For the purposes of this answer I construct the Galois rings as quotients of rings of integers of unramified extensions of the $p$-adic field $\mathbb{Q}_p$, because a lot more material can be found about these as opposed to, say rings of Witt vectors, so I get the needed facts about the trace map free of charge. I only use this to prove the surjectivity of the trace map $Tr:GR(p^2,m)\to GR(p^2,1)$, so if you done this in class, you can skip the following part, and continue reading about characters.
So let $p$ be a prime, $\mathbb{Z}_p$ the ring of $p$-adic integers, and let $\zeta$ a root of unity of order $p^m-1$. Then the ring $\mathbb{Z}_p[\zeta]$ is the integral closure of $\mathbb{Z}_p$ in the unramified extension $\mathbb{Q}_p[\zeta]/\mathbb{Q}_p$. The Galois group of this extension is generated by the Frobenius automorphism $F$ sending $\zeta$ to $\zeta^p$. The trace mapping is defined as follows $$ Tr:\mathbb{Q}_p[\zeta]\to\mathbb{Q}_p, x\mapsto\sum_{j=0}^{m-1}F^j(x), $$ and it maps the elements of the ring $\mathbb{Z}_p[\zeta]$ to $\mathbb{Z}_p$. As the field extension was unramified, we actually have $Tr(\mathbb{Z}_p[\zeta])=\mathbb{Z}_p$.
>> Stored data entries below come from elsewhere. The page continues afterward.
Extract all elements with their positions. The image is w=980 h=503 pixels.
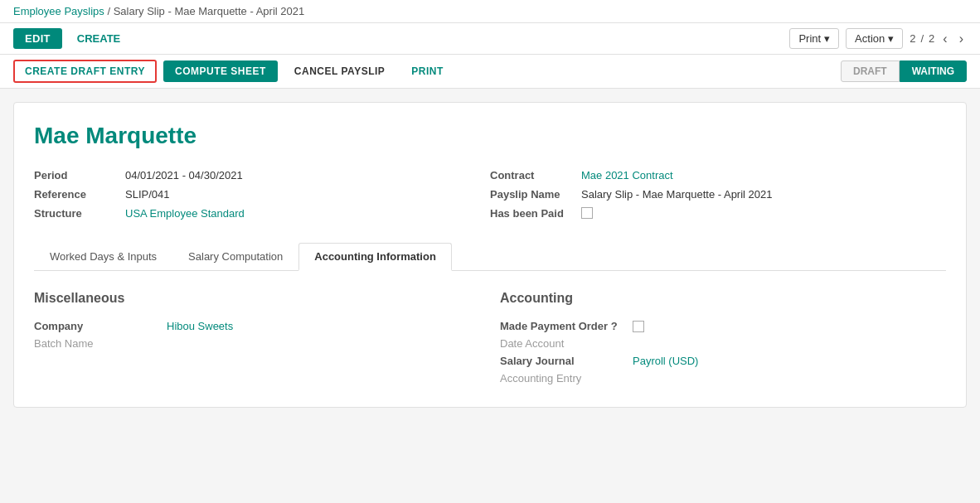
- pagination: 2 / 2 ‹ ›: [910, 30, 967, 48]
- pagination-current: 2: [910, 32, 915, 45]
- fields-grid: Period 04/01/2021 - 04/30/2021 Reference…: [34, 166, 946, 223]
- toolbar: EDIT CREATE Print ▾ Action ▾ 2 / 2 ‹ ›: [0, 23, 980, 55]
- status-draft: DRAFT: [841, 60, 900, 82]
- breadcrumb-parent[interactable]: Employee Payslips: [13, 5, 104, 17]
- accounting-section: Accounting Made Payment Order ? Date Acc…: [500, 291, 946, 387]
- structure-row: Structure USA Employee Standard: [34, 204, 490, 223]
- create-draft-entry-button[interactable]: CREATE DRAFT ENTRY: [13, 60, 157, 83]
- tab-salary-computation[interactable]: Salary Computation: [172, 243, 298, 271]
- employee-name: Mae Marquette: [34, 123, 946, 149]
- date-account-row: Date Account: [500, 335, 946, 352]
- batch-name-label: Batch Name: [34, 337, 167, 350]
- structure-value[interactable]: USA Employee Standard: [125, 207, 245, 220]
- action-label: Action: [855, 32, 885, 45]
- made-payment-checkbox[interactable]: [633, 321, 644, 332]
- company-row: Company Hibou Sweets: [34, 317, 480, 335]
- contract-value[interactable]: Mae 2021 Contract: [581, 169, 673, 181]
- breadcrumb-separator: /: [107, 5, 110, 17]
- date-account-label: Date Account: [500, 337, 633, 350]
- tab-accounting-information[interactable]: Accounting Information: [298, 243, 452, 271]
- tabs-container: Worked Days & Inputs Salary Computation …: [34, 243, 946, 271]
- pagination-sep: /: [920, 32, 924, 45]
- edit-button[interactable]: EDIT: [13, 28, 62, 49]
- pagination-next[interactable]: ›: [956, 30, 967, 48]
- salary-journal-value[interactable]: Payroll (USD): [633, 355, 698, 367]
- cancel-payslip-button[interactable]: CANCEL PAYSLIP: [284, 61, 395, 81]
- print-label: Print: [798, 32, 821, 45]
- accounting-entry-row: Accounting Entry: [500, 370, 946, 387]
- compute-sheet-button[interactable]: COMPUTE SHEET: [163, 60, 278, 82]
- pagination-total: 2: [929, 32, 934, 45]
- period-label: Period: [34, 169, 125, 181]
- period-value: 04/01/2021 - 04/30/2021: [125, 169, 243, 181]
- breadcrumb: Employee Payslips / Salary Slip - Mae Ma…: [0, 0, 980, 23]
- batch-name-row: Batch Name: [34, 335, 480, 352]
- reference-value: SLIP/041: [125, 188, 170, 201]
- has-been-paid-checkbox[interactable]: [581, 207, 593, 219]
- has-been-paid-row: Has been Paid: [490, 204, 946, 223]
- period-row: Period 04/01/2021 - 04/30/2021: [34, 166, 490, 185]
- tab-content-accounting: Miscellaneous Company Hibou Sweets Batch…: [34, 271, 946, 387]
- status-waiting: WAITING: [900, 60, 967, 82]
- print-button[interactable]: Print ▾: [789, 28, 839, 49]
- reference-label: Reference: [34, 188, 125, 201]
- record-card: Mae Marquette Period 04/01/2021 - 04/30/…: [13, 102, 967, 408]
- made-payment-label: Made Payment Order ?: [500, 320, 633, 332]
- accounting-title: Accounting: [500, 291, 946, 306]
- status-bar: DRAFT WAITING: [841, 60, 967, 82]
- right-fields: Contract Mae 2021 Contract Payslip Name …: [490, 166, 946, 223]
- print-payslip-button[interactable]: PRINT: [401, 61, 454, 81]
- accounting-two-col: Miscellaneous Company Hibou Sweets Batch…: [34, 291, 946, 387]
- payslip-name-value: Salary Slip - Mae Marquette - April 2021: [581, 188, 773, 201]
- company-value[interactable]: Hibou Sweets: [167, 320, 233, 332]
- tab-worked-days[interactable]: Worked Days & Inputs: [34, 243, 172, 271]
- made-payment-row: Made Payment Order ?: [500, 317, 946, 335]
- salary-journal-row: Salary Journal Payroll (USD): [500, 352, 946, 370]
- action-bar: CREATE DRAFT ENTRY COMPUTE SHEET CANCEL …: [0, 55, 980, 89]
- accounting-entry-label: Accounting Entry: [500, 372, 633, 385]
- main-content: Mae Marquette Period 04/01/2021 - 04/30/…: [0, 89, 980, 421]
- misc-title: Miscellaneous: [34, 291, 480, 306]
- payslip-name-row: Payslip Name Salary Slip - Mae Marquette…: [490, 185, 946, 204]
- miscellaneous-section: Miscellaneous Company Hibou Sweets Batch…: [34, 291, 480, 387]
- reference-row: Reference SLIP/041: [34, 185, 490, 204]
- contract-row: Contract Mae 2021 Contract: [490, 166, 946, 185]
- structure-label: Structure: [34, 207, 125, 220]
- print-arrow: ▾: [824, 32, 830, 45]
- breadcrumb-current: Salary Slip - Mae Marquette - April 2021: [114, 5, 305, 17]
- payslip-name-label: Payslip Name: [490, 188, 581, 201]
- action-arrow: ▾: [888, 32, 894, 45]
- create-button[interactable]: CREATE: [69, 28, 129, 49]
- salary-journal-label: Salary Journal: [500, 355, 633, 367]
- pagination-prev[interactable]: ‹: [939, 30, 950, 48]
- contract-label: Contract: [490, 169, 581, 181]
- has-been-paid-label: Has been Paid: [490, 207, 581, 220]
- company-label: Company: [34, 320, 167, 332]
- left-fields: Period 04/01/2021 - 04/30/2021 Reference…: [34, 166, 490, 223]
- action-button[interactable]: Action ▾: [846, 28, 903, 49]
The trace is a homomorphism of additive groups as a sum of such beasts. Therefore $Tr(p^2\mathbb{Z}_p[\zeta])\subseteq p^2\mathbb{Z}_p$ (actually there is an equality here as well), and it gives us a well defined surjective homomorphism $$ Tr:\mathbb{Z}_p[\zeta]/p^2\mathbb{Z}_p[\zeta]\to\mathbb{Z}_p/p^2\mathbb{Z}_p. $$ I defined $GR(p^2,m)=\mathbb{Z}_p[\zeta]/p^2\mathbb{Z}_p[\zeta]$, so this is the trace mapping $Tr:GR(p^2,m)\to GR(p^2,1)=\mathbb{Z}/p^2\mathbb{Z}$. Furthermore, the above properties make it clear that $Tr$ also has the property that $Tr(pGR(p^2,m))=p Tr(GR(p^2,m))=p \mathbb{Z}/p^2\mathbb{Z}$, the subgroup of $\mathbb{Z}/p^2\mathbb{Z}$ generated by the coset of $p$.
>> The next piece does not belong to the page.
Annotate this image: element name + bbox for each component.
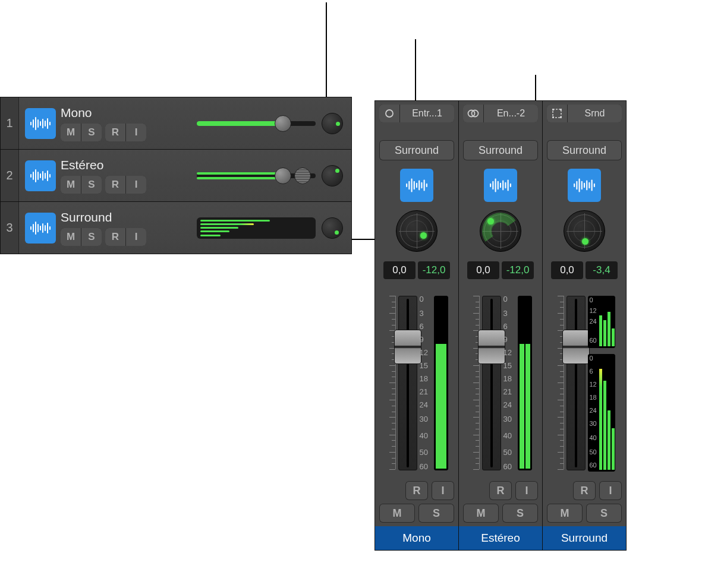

Another thing we extract from the above is that as $\zeta$ is algebraic of degree $m$, then $$ \mathbb{Z}_p[\zeta]=\bigoplus_{j=0}^{m-1}\mathbb{Z}_p \zeta^j $$ as an additive group. Consequently (demotimg the coset of $\zeta$ by $\zeta$ as well) $$ GR(p^2,m)=\bigoplus_{j=0}^{m-1}\zeta^j(\mathbb{Z}/p^2\mathbb{Z}),\qquad(*) $$ i.e. as an additive group $GR(p^2,m)$ is a direct sum of $m$ copies of $\mathbb{Z}/p^2\mathbb{Z}$.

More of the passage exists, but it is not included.